§ **What the exercise asks**:
After locating the line that contains "Mask anything matching", restate it and each later line word for word through the end of the records.

§ **Collected data**:
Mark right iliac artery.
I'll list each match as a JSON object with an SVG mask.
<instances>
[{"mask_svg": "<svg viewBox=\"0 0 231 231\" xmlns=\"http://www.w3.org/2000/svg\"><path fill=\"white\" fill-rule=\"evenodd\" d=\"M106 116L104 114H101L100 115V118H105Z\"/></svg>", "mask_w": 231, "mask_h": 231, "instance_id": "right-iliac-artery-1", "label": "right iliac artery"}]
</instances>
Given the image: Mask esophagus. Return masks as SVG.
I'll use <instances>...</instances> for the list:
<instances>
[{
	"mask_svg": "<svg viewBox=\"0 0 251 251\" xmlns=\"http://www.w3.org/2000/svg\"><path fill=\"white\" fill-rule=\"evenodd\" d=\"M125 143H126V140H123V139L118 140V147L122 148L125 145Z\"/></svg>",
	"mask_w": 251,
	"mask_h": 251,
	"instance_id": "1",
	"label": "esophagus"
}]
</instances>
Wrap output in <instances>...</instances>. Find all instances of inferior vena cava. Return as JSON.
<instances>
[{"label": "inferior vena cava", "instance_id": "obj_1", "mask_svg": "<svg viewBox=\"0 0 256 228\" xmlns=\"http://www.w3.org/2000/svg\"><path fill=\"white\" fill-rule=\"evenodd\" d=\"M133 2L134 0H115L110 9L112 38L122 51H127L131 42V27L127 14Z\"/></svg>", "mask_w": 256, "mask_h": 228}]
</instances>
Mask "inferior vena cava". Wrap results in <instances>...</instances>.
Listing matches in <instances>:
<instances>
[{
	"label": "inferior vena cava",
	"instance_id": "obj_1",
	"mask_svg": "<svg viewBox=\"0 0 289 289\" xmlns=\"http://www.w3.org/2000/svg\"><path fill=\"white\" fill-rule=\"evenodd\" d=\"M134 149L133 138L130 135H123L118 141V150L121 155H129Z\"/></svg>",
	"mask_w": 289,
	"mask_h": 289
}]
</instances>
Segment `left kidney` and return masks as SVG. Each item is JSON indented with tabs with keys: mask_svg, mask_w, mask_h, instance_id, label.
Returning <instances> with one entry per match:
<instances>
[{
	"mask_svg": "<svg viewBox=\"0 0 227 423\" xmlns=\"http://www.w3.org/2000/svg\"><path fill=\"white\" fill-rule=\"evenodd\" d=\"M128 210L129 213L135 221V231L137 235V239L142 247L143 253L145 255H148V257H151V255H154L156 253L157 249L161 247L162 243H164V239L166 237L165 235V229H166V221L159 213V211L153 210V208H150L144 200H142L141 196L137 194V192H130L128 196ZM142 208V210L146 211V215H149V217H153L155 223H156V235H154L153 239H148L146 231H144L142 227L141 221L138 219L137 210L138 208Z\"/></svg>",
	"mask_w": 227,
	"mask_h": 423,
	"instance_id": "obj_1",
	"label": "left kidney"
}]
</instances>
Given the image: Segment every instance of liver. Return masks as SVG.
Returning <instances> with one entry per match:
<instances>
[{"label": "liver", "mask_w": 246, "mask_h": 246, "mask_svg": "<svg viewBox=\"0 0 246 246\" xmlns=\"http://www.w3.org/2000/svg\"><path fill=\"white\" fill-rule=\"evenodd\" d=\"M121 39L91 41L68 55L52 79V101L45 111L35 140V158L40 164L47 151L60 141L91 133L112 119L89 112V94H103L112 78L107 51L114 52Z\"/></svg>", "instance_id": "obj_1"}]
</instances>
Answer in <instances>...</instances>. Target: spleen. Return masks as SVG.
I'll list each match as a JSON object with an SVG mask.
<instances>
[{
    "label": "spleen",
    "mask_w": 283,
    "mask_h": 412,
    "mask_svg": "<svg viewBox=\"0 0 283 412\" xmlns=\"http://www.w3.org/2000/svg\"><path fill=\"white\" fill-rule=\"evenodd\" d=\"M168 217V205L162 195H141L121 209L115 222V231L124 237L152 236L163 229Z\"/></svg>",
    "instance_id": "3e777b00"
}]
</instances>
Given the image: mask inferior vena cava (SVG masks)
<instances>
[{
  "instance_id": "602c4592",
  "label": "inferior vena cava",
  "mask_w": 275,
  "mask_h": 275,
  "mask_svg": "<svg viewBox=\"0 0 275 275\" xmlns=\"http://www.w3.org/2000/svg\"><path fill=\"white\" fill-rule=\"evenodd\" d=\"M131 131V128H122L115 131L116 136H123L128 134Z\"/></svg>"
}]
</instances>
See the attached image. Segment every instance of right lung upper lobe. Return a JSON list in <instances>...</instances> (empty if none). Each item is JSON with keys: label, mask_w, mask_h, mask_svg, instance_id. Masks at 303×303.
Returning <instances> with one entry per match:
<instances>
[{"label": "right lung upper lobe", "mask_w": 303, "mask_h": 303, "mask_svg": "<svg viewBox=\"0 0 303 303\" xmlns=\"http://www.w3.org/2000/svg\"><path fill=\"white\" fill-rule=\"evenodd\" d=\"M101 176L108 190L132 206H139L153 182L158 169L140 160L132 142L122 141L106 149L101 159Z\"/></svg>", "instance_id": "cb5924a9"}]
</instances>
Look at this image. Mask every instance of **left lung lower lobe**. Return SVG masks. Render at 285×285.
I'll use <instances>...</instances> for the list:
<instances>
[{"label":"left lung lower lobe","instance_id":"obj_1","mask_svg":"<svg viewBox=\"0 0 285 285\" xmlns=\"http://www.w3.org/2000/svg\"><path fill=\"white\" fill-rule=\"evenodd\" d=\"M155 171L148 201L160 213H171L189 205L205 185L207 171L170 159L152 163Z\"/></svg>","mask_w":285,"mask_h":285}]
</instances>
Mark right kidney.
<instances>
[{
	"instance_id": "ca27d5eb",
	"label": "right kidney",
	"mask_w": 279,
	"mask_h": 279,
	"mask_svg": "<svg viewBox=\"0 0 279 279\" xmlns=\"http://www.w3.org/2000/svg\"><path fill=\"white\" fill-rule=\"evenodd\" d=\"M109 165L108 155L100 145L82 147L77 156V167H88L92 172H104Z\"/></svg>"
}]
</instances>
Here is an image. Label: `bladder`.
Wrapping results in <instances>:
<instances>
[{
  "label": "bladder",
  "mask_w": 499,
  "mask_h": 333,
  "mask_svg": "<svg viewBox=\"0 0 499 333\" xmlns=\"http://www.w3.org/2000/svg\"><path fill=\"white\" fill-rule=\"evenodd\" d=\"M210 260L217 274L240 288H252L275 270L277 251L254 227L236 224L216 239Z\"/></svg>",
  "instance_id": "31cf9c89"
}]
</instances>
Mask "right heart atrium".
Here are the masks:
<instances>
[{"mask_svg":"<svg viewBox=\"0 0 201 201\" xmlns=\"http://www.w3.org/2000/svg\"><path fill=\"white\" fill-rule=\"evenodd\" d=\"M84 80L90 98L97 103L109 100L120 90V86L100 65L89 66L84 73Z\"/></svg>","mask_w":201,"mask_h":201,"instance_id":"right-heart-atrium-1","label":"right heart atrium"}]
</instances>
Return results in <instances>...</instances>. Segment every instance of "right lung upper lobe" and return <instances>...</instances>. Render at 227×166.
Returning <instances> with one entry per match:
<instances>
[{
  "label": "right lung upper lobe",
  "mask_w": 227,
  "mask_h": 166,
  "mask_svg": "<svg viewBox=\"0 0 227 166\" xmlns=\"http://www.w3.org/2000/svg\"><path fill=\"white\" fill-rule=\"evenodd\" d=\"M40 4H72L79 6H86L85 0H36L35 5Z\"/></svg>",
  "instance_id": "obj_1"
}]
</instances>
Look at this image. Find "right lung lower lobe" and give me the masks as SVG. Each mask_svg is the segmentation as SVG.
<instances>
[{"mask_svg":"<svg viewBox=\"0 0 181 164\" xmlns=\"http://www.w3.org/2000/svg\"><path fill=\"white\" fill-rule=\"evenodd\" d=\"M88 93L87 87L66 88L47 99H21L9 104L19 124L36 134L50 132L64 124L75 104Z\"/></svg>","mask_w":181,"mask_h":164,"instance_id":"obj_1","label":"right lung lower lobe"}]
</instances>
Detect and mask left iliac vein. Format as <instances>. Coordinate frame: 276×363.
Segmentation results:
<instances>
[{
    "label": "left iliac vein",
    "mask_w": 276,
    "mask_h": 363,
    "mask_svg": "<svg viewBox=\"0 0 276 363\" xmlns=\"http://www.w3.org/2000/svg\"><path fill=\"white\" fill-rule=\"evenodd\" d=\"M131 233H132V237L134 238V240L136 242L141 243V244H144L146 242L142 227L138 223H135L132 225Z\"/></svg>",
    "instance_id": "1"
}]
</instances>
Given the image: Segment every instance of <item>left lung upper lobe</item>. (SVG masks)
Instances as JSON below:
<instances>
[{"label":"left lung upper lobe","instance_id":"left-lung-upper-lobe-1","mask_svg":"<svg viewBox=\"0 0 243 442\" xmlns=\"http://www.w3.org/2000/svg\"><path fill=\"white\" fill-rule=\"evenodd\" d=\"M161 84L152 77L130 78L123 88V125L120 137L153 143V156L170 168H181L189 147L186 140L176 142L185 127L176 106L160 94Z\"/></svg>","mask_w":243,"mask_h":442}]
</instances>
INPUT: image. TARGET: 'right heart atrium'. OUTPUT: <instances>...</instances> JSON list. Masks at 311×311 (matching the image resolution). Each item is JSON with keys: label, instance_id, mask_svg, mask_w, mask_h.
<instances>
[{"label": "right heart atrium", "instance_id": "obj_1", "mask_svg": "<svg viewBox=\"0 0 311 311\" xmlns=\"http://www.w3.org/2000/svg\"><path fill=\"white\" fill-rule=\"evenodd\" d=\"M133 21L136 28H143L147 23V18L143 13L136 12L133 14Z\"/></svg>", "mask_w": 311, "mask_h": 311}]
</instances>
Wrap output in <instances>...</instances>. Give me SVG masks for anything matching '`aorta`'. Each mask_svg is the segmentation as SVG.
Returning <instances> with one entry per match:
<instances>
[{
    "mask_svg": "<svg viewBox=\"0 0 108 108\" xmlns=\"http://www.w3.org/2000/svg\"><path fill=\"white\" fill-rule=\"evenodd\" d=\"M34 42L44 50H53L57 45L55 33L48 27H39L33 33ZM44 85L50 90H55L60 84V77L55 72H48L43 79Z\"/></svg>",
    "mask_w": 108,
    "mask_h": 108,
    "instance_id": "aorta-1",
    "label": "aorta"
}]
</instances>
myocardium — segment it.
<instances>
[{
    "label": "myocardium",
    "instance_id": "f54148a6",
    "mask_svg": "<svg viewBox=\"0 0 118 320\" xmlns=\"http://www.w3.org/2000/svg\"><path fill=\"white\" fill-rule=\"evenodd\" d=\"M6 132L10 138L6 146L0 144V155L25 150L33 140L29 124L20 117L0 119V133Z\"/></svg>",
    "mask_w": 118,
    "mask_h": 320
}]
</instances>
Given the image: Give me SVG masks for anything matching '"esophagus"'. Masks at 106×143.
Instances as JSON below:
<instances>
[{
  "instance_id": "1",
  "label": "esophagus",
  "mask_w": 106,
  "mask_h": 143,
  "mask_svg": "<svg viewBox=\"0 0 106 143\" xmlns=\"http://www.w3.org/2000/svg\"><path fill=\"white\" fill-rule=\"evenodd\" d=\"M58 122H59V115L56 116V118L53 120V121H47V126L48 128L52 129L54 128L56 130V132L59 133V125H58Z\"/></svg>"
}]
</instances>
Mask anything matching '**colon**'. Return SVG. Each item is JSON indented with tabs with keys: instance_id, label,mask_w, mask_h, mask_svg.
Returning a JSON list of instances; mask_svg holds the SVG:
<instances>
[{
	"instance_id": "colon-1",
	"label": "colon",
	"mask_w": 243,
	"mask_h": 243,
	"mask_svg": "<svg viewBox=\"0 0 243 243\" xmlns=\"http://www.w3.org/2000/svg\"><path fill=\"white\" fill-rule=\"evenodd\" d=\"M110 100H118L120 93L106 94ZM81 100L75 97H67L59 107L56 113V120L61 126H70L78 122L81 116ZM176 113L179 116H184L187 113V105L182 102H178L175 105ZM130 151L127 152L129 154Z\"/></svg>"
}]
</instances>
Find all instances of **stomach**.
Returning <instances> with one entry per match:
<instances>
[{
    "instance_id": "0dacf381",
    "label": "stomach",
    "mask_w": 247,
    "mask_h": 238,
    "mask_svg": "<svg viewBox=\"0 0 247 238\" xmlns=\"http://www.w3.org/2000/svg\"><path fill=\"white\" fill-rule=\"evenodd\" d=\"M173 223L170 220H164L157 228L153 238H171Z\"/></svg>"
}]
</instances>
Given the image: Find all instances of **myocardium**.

§ **Answer below**:
Mask anything matching '**colon**'. Return SVG. Each item is JSON indented with tabs with keys: instance_id, label,mask_w, mask_h, mask_svg.
Returning a JSON list of instances; mask_svg holds the SVG:
<instances>
[{
	"instance_id": "colon-1",
	"label": "colon",
	"mask_w": 243,
	"mask_h": 243,
	"mask_svg": "<svg viewBox=\"0 0 243 243\" xmlns=\"http://www.w3.org/2000/svg\"><path fill=\"white\" fill-rule=\"evenodd\" d=\"M110 100H118L120 93L106 94ZM81 100L75 97H67L59 107L56 113V120L61 126H70L78 122L81 116ZM176 113L179 116H184L187 113V105L182 102H178L175 105ZM130 151L127 152L129 154Z\"/></svg>"
}]
</instances>
Find all instances of **stomach**.
Returning <instances> with one entry per match:
<instances>
[{
    "instance_id": "0dacf381",
    "label": "stomach",
    "mask_w": 247,
    "mask_h": 238,
    "mask_svg": "<svg viewBox=\"0 0 247 238\" xmlns=\"http://www.w3.org/2000/svg\"><path fill=\"white\" fill-rule=\"evenodd\" d=\"M173 223L170 220H164L157 228L153 238H171Z\"/></svg>"
}]
</instances>
Given the image: Find all instances of **myocardium**.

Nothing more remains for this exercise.